The most common composting problems and their solutions fall into predictable patterns. A smelly, wet heap indicates excess nitrogen and insufficient aeration — add browns generously, turn to introduce oxygen, and consider adding a layer of wood chip or shredded cardboard to absorb moisture. A dry, inactive heap with no visible breakdown indicates excess carbon, insufficient moisture, or both — water the heap thoroughly, add nitrogen-rich greens, and turn to mix. White fungal mycelium in the heap is entirely normal and beneficial — these are the fungi responsible for breaking down woody material, and their presence indicates a healthy, aerobic environment. Rats in or around the heap are caused by composting cooked food, meat, or dairy — exclude these materials or switch to a rat-proof container. Slow breakdown in winter is normal and expected — cold temperatures suppress microbial activity dramatically and there is little that can practically be done other than insulating the heap with straw bales and waiting for spring. Bokashi composting is a radically different system developed in Japan that uses a specific community of effective microorganisms (EM — principally lactic acid bacteria) to ferment rather than aerobically decompose food waste. All food can be processed in a bokashi system, including meat and dairy. The food is mixed with bokashi bran (inoculated with EM), placed in an airtight bucket, and fermented over 2–4 weeks at room temperature.
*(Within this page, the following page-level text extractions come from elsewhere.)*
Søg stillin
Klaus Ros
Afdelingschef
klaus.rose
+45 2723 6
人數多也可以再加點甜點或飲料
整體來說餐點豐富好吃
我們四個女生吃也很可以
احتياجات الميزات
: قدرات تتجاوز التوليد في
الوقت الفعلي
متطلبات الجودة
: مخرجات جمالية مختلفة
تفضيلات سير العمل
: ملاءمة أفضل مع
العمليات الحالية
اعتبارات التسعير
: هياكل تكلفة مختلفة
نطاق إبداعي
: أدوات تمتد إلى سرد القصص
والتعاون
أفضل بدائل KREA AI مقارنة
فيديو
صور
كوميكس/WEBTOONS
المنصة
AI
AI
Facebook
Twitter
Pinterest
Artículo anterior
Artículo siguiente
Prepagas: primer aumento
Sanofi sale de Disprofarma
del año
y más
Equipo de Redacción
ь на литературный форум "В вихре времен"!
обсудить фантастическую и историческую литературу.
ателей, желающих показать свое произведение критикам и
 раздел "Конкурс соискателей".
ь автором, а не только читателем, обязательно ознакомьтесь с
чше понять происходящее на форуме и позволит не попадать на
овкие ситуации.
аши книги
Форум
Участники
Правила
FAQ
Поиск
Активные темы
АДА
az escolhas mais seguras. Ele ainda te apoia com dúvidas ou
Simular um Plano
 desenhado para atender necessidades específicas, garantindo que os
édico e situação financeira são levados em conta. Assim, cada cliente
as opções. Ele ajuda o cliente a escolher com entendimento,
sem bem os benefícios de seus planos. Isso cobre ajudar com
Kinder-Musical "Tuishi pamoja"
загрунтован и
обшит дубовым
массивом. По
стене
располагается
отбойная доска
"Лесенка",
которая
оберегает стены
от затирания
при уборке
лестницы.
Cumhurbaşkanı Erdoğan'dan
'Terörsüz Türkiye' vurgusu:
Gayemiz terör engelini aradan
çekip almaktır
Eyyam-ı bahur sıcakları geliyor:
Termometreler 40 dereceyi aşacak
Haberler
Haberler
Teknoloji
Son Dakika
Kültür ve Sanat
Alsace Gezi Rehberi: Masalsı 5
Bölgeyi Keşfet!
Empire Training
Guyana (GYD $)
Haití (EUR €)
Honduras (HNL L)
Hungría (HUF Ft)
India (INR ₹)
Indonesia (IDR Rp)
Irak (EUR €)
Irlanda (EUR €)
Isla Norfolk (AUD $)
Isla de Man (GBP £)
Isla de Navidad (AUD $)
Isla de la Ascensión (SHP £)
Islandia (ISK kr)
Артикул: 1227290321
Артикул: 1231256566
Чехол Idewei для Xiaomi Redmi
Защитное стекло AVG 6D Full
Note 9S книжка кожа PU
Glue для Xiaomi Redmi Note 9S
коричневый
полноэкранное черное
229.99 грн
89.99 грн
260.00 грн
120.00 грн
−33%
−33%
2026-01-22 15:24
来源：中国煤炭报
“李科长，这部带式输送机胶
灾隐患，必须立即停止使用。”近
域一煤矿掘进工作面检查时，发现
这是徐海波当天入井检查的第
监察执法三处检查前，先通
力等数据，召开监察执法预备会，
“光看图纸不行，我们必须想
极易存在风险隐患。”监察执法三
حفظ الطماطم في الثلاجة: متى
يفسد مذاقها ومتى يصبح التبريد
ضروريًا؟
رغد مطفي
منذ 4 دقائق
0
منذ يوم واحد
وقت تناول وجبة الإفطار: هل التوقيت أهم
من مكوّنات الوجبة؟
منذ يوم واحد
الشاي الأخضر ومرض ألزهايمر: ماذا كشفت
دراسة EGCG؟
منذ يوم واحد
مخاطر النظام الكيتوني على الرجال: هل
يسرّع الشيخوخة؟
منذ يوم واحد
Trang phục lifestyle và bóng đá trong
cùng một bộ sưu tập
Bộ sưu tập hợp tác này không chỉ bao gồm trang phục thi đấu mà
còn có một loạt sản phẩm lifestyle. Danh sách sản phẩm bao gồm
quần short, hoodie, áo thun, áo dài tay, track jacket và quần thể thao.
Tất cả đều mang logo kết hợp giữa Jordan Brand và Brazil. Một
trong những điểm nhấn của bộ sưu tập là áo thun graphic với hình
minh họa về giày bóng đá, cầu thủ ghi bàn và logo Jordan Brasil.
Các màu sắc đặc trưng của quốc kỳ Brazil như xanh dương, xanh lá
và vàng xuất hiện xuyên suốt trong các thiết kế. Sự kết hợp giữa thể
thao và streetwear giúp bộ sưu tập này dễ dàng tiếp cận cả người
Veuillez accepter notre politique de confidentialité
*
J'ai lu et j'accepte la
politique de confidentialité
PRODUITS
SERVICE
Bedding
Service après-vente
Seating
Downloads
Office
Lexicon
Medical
The result is not finished compost but a pre-digested, pickled material that must then be either buried in the garden (where it is rapidly incorporated into the soil by earthworms and microorganisms), added to a conventional compost heap as a nitrogen-rich activator, or mixed into a hot composting system. Bokashi does not smell like rotting food — the fermentation process produces a mild, pickled odour. It is ideal for small gardens or flats where outdoor composting space is limited.